I don't believe though that customer convenience is the prime motive for introducing them - but of course that is how they are 'sold' to the public.
Competition is fierce in food, manufacturing, industry, etc and, as Sainsbury's says, "every little helps". Every penny they can shave off the running costs, every human being they can not have to employ, makes them more competitive. That's the bottom line.
Artificial Intelligence is taking over from human beings, 'bots' are already answering your "frequently asked questions" on various sites... which is why you spend inordinate amounts of time on the 'phone waiting to speak to an overworked (and possibly poorly-paid) 'operator' who has had to be employed to answer the more complex issues that the bot can't.
Friend of mine, late 80s, has to travel miles to a town - by taxi, there is no public transport, to attend a class instructing the use of a specific piece of medical equipment used by her DH. The use of this equipment used to be overseen by a visiting nurse - and that service from the NHS is "no longer available". If you are wealthy of course, you could hire a private nurse, but that's an option mostly beyond the purse of the average citizen.
I'm just waiting for the day when your NHS dentist (are there any left?) hands you a phial of Lidocaine, dental pliers, and an instruction manual on how to remove your infected tooth
.
My OH's podiatrist chatted to him the other day about the dwindling services offered on the NHS to elderly patients - some like my OH with diabetes - apparently even being blind does not automatically enrol you for such services.

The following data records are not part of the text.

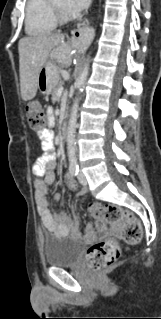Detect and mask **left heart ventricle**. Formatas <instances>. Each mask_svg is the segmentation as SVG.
Listing matches in <instances>:
<instances>
[{
	"instance_id": "obj_1",
	"label": "left heart ventricle",
	"mask_w": 161,
	"mask_h": 319,
	"mask_svg": "<svg viewBox=\"0 0 161 319\" xmlns=\"http://www.w3.org/2000/svg\"><path fill=\"white\" fill-rule=\"evenodd\" d=\"M54 3L61 9H63L66 13H67V10H66V1L65 0H54Z\"/></svg>"
}]
</instances>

You will be asked if there is a reliable 'friend' who can cut your toenails if you can't actually see them, if you have no family able to perform the task!

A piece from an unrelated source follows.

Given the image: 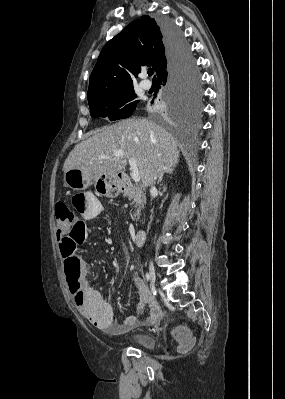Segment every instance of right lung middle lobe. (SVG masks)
<instances>
[{"mask_svg": "<svg viewBox=\"0 0 285 399\" xmlns=\"http://www.w3.org/2000/svg\"><path fill=\"white\" fill-rule=\"evenodd\" d=\"M134 89L111 96H102L89 100L91 117H107L110 121L129 117L139 101H135ZM200 109L199 83L193 63L184 77L172 88L169 87L166 106L159 109L161 114H171L178 120L195 116Z\"/></svg>", "mask_w": 285, "mask_h": 399, "instance_id": "obj_1", "label": "right lung middle lobe"}]
</instances>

The problem with automation is that if it 'goes down' - everything grinds to a halt, and because everything's online and automated, there's very few humans who can take over. You can paralyse a country through a cyber-attack - damage their economy. Doing it all online is convenient and saves time for the average individual - until there's an outage, and then it's chaos.
The bottom line in business and in public services is all about cost-cutting. But I think we should fight to keep humanoids employed as much as possible - oh, and keep cash as a reserve option!